This is not a drill. Nor, alas, is it the fever dream of a Cold War hack novelist, as much as it sounds like one. In 2017, Russian hackers gained control of the U.S. power grid to the point where they could cause blackouts. And the U.S. government doesn’t know if they’re still able to do it. Worse yet, there’s reason to believe this is part of an attack on the 2018 election — one that could make Russia’s pivotal 2016 shenanigans (its fake news machine, DNC email hacking, voter registration hacking and Facebook meme-making) look like child’s play. We learned about a Russian attack on American infrastructure when the FBI and the Department of Homeland Security released a report in March, but we didn’t know how bad it was until a DHS briefing on Monday. Hundreds of utility companies had fallen victim to the hackers; there may be many more out there that have been hacked and don’t know it. Energetic Bear managed to get into the control rooms of power stations, even into supposedly secure “air-gapped” networks, via vendors. “They got to the point where they could have thrown switches” and blacked out portions of the U.S., one DHS analyst told the Wall Street Journal.
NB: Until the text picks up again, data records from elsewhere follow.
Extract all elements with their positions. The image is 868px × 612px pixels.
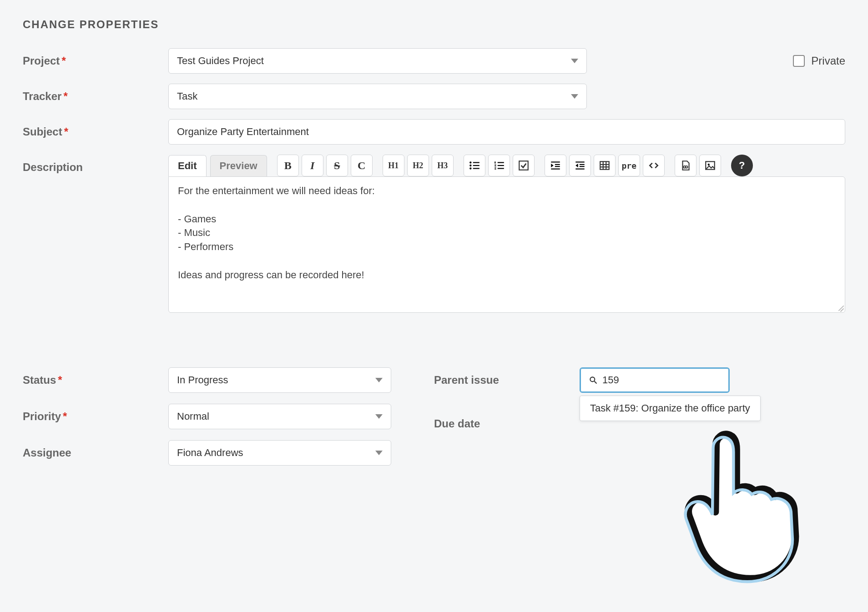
svg-rect-19 [575, 161, 585, 162]
priority-label: Priority* [23, 404, 168, 423]
search-icon [589, 376, 598, 385]
svg-rect-22 [575, 169, 585, 170]
svg-rect-7 [497, 165, 504, 166]
svg-rect-20 [580, 164, 585, 165]
svg-rect-6 [497, 162, 504, 163]
status-select[interactable]: In Progress [168, 367, 391, 393]
tracker-select[interactable]: Task [168, 84, 587, 109]
svg-point-2 [469, 165, 471, 166]
assignee-label: Assignee [23, 440, 168, 459]
image-button[interactable] [699, 155, 721, 176]
parent-issue-input[interactable]: 159 [580, 367, 730, 393]
link-button[interactable] [675, 155, 696, 176]
h3-button[interactable]: H3 [432, 155, 454, 176]
parent-issue-suggestion[interactable]: Task #159: Organize the office party [580, 396, 761, 421]
description-label: Description [23, 155, 168, 174]
svg-point-29 [686, 166, 688, 168]
description-textarea[interactable]: For the entertainment we will need ideas… [168, 176, 845, 313]
svg-point-4 [469, 167, 471, 169]
svg-rect-23 [600, 161, 609, 169]
project-label: Project* [23, 48, 168, 67]
preview-tab[interactable]: Preview [210, 155, 267, 176]
italic-button[interactable]: I [302, 155, 323, 176]
subject-label: Subject* [23, 119, 168, 138]
private-label: Private [811, 55, 845, 67]
parent-issue-label: Parent issue [434, 367, 580, 386]
h2-button[interactable]: H2 [407, 155, 429, 176]
svg-rect-9 [495, 161, 495, 163]
unordered-list-button[interactable] [464, 155, 485, 176]
svg-point-31 [707, 164, 709, 166]
chevron-down-icon [571, 94, 578, 99]
code-inline-button[interactable]: C [351, 155, 373, 176]
table-icon [599, 160, 611, 171]
svg-rect-13 [495, 169, 496, 170]
code-block-button[interactable] [643, 155, 665, 176]
strike-button[interactable]: S [326, 155, 348, 176]
edit-tab[interactable]: Edit [168, 155, 207, 176]
chevron-down-icon [375, 451, 383, 455]
svg-rect-12 [495, 167, 496, 168]
subject-input[interactable]: Organize Party Entertainment [168, 119, 845, 145]
tracker-label: Tracker* [23, 84, 168, 103]
svg-rect-10 [495, 165, 496, 166]
svg-line-33 [595, 381, 597, 384]
svg-rect-3 [473, 165, 479, 166]
chevron-down-icon [375, 414, 383, 419]
project-select[interactable]: Test Guides Project [168, 48, 587, 74]
bold-button[interactable]: B [277, 155, 299, 176]
section-heading: Change Properties [23, 18, 845, 31]
svg-rect-5 [473, 168, 479, 169]
checklist-button[interactable] [513, 155, 535, 176]
checkbox-icon [518, 160, 530, 171]
h1-button[interactable]: H1 [383, 155, 404, 176]
numbered-list-icon [493, 160, 505, 171]
svg-rect-21 [580, 166, 585, 167]
page-link-icon [680, 160, 691, 171]
image-icon [704, 160, 716, 171]
chevron-down-icon [375, 378, 383, 382]
chevron-down-icon [571, 59, 578, 63]
svg-rect-1 [473, 162, 479, 163]
svg-point-0 [469, 161, 471, 163]
status-label: Status* [23, 367, 168, 386]
code-icon [648, 160, 660, 171]
svg-rect-18 [551, 169, 560, 170]
assignee-select[interactable]: Fiona Andrews [168, 440, 391, 466]
unquote-button[interactable] [569, 155, 591, 176]
svg-rect-14 [519, 161, 528, 170]
indent-left-icon [574, 160, 586, 171]
svg-rect-16 [555, 164, 560, 165]
resize-handle[interactable] [836, 303, 844, 311]
svg-rect-15 [551, 161, 560, 162]
priority-select[interactable]: Normal [168, 404, 391, 429]
pre-button[interactable]: pre [618, 155, 640, 176]
help-button[interactable]: ? [731, 155, 753, 176]
svg-rect-8 [497, 168, 504, 169]
due-date-label: Due date [434, 411, 580, 430]
svg-point-32 [590, 377, 595, 381]
quote-button[interactable] [545, 155, 566, 176]
svg-rect-17 [555, 166, 560, 167]
ordered-list-button[interactable] [488, 155, 510, 176]
svg-rect-11 [495, 166, 496, 167]
indent-right-icon [550, 160, 561, 171]
table-button[interactable] [594, 155, 616, 176]
bullet-list-icon [469, 160, 480, 171]
private-checkbox[interactable] [793, 55, 805, 67]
Not bad for what the FBI report described as a scouting mission. The hackers, part of a Russian group called Energetic Bear (seriously) were simply figuring out how U.S. power plants work, and how they report data.
Could Energetic Bear still do that? Have the Russians found their way around minimal belated cybersecurity fixes? The DHS admitted it doesn’t know, and the point of the briefing was to sound the alarm as loud as possible.
There’s a lot of that going on at the lower levels of the U.S. government right now — even as the man at the apex of the federal pyramid continues to downplay, deny, or dispute evidence of Russian hacking.